Snapshots of the jobs we do
     Nothing ever gets done without work. The older I get, the more — though grudgingly — I acknowledge the accuracy of the sentence to toil imposed on us in Genesis. God the Father gave his laboring creations the Sabbath off.
      America was not so generous. Even one day off was hard won.
     Back in the 1880s, 12-hour working days were common for laborers of all ages, even children, and wages were tiny. Working people risked their lives and livelihoods for better conditions. In 1882, New York workers took a day off to parade their demands through the city and celebrate with a picnic. That’s how Labor Day began. (The weekend came later.)
     Our jobs are different nowadays, but Labor Day remains a national holiday long after we’ve forgotten why we celebrate it. 
     “Cigarmakers, dressmakers, printers, shoemakers, bricklayers and other tradespeople” marched in that first Labor Day parade. According to the New York Times, workers in other countries do most of those jobs nowadays. Bricklayers still have a place in a booming construction economy, as do all sorts of laborers and mechanics (marine trades as well in Chesapeake Country). But today’s rank and file numbers more fast-food cooks and servers, service workers, landscapers and ride-share drivers.
     Amid each era’s shuffling of jobs, a few remain constant. America has had mail service since we were a colony and mail carriers since the Civil War — a few years earlier if Pony Express riders are counted. Somewhat amazingly, mail carriers are still around.
    The story of the long, happy career of one of those carriers, Julian Ralph Easterday III, is the anchor of this year’s Labor Day issue. Riva, his route for most of his 42-year service, adopted him as its own, though he hailed from Eastport and lives in Tracys Landing (no ’s per U.S. Board on Geographic Names apostrophe policy).
      Celebrating his retirement August 1, contributor Janice Lynch Schuster tells about his working life and ambitious retirement plan: visiting every National Park in America.
      Retirement led to a new job for Patricia Terrant, as contributor Allen Delaney relates in The Least of Creatures. She found an abandoned baby bird, volunteered at a rescue center, then trained as a wildlife rehabilitator. Terrant made a career (but no income) of responding to an unmet need.
      Caring for helpless creatures and animals generally is work distinctive to an economy of plenty. Your own needs have to be met before you can afford the luxury of pure compassion. Retirement was part of that package for Terrant, giving her free hours as well as a residual income from her years of work.
      Our third story in this week’s Labor Day issue sheds new light on an ageless job category, picker. Gathering and reusing anything left behind used to be a labor of necessity. Gleaners like the Bible’s Ruth survived on grain left behind in harvested fields of wealth. Rag-pickers eked out a living from discarded textiles.
       Nowadays, in our economy of plenty, picking is a luxury trade, with pickers gleaning our leavings for unrecognized treasures. Or, in the case of imaginative repurposers like Barby Harms of The Mermaid’s Cottage at the Shops at Ogden’s Commons in Port Republic, create hybrid treasures in which the casual eye would never see a future.
      Harms’ is one of those self-created jobs that are the refuge of so many working people in the 21st century American economy, staff writer Krista Pfunder tells us.
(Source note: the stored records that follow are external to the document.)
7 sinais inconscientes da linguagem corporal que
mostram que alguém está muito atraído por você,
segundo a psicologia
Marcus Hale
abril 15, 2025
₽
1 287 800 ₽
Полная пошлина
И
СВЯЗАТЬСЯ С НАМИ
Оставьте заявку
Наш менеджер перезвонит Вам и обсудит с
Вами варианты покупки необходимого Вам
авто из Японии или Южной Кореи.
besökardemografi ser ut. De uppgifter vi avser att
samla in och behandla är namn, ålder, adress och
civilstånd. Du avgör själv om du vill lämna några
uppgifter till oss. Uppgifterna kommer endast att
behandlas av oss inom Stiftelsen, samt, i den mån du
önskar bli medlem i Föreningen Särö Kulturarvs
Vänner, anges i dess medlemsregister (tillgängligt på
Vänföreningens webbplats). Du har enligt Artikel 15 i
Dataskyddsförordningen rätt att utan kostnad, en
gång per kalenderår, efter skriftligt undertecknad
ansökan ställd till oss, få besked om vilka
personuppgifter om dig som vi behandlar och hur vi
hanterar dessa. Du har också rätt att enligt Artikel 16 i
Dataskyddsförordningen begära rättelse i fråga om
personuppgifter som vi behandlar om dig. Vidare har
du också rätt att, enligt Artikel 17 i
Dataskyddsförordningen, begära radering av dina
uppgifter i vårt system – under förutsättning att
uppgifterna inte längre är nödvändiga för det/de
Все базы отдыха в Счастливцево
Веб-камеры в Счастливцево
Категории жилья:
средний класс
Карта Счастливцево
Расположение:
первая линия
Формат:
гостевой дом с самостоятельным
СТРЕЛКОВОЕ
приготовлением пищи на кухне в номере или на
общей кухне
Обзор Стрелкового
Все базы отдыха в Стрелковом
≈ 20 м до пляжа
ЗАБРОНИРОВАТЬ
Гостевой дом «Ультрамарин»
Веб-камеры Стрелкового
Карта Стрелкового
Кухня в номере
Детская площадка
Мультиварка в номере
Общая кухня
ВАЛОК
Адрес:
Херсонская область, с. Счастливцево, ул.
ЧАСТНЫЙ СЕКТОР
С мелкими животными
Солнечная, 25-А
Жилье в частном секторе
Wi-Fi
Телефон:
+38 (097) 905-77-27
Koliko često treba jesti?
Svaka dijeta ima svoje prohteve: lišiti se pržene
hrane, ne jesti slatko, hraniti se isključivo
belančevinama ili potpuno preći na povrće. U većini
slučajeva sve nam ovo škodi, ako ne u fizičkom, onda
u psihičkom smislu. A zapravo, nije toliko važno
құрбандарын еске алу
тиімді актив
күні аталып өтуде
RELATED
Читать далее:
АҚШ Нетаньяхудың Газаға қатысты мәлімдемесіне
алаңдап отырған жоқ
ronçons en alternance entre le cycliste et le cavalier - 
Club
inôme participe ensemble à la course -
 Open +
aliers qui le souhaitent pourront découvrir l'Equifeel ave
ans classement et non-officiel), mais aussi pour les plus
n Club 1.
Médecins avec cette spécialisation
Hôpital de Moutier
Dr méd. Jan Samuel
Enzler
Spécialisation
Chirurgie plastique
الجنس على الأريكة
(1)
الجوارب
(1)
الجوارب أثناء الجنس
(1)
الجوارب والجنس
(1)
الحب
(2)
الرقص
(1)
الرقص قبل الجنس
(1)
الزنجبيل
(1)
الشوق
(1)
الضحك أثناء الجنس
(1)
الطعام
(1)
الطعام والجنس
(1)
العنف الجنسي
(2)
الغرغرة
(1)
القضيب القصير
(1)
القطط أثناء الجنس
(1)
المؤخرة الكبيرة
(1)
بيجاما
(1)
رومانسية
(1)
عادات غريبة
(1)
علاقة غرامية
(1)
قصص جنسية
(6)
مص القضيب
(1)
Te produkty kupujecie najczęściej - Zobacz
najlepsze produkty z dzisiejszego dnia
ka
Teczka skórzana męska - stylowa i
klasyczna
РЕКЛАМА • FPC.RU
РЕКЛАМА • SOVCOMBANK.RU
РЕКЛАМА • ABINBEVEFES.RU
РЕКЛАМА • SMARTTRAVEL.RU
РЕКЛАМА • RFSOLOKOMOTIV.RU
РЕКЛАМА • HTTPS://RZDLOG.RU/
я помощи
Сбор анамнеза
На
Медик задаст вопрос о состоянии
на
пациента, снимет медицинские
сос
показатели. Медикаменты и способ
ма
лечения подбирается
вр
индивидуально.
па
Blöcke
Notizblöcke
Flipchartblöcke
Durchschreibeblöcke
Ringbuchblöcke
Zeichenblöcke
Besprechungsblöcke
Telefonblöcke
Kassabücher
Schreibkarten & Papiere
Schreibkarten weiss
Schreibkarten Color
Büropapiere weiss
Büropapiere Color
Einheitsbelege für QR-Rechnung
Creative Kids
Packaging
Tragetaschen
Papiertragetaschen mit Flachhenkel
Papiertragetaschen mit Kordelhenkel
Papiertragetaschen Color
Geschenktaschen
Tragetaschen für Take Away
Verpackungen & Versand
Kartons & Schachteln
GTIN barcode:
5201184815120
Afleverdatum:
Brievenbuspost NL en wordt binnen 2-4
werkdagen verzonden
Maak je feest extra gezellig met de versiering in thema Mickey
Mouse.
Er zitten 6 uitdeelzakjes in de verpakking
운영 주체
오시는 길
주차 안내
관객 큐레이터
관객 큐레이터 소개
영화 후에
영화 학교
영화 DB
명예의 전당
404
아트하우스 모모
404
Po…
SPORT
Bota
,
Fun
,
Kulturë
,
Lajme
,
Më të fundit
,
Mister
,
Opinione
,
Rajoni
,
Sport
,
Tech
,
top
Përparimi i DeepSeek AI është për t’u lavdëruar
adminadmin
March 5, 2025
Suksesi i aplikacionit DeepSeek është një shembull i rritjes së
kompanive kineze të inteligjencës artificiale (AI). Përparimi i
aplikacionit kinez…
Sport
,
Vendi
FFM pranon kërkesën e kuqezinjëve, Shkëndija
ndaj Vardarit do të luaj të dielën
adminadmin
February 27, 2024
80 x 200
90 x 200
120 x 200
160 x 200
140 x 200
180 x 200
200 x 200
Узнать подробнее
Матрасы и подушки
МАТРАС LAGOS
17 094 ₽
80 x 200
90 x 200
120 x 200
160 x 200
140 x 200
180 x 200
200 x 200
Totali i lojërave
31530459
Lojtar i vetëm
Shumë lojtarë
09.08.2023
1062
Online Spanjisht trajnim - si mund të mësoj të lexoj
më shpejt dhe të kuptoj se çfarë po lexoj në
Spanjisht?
Putting together all the pieces yourself, as Harms does in all aspects of her working life, enables the unique satisfaction — and challenge — of being your own boss and your own labor.
      To add more labor to your life, Gardening for Health columnist Maria Price suggests you plant a fall lettuce garden.
      And in this week’s Creature Feature, nature photographer (and doctor in his working hours) Wayne Bierbaum introduces our hard-working native bumblebees. 
     Lest all these stories of work tire you out on your Labor Day holiday weekend, we asked Moviegoer Diana Beechener to pick three classics on the job, which you’ll have fun reading about and even more fun watching. 
     Take a break from your labors. Read Bay ­Weekly for fun.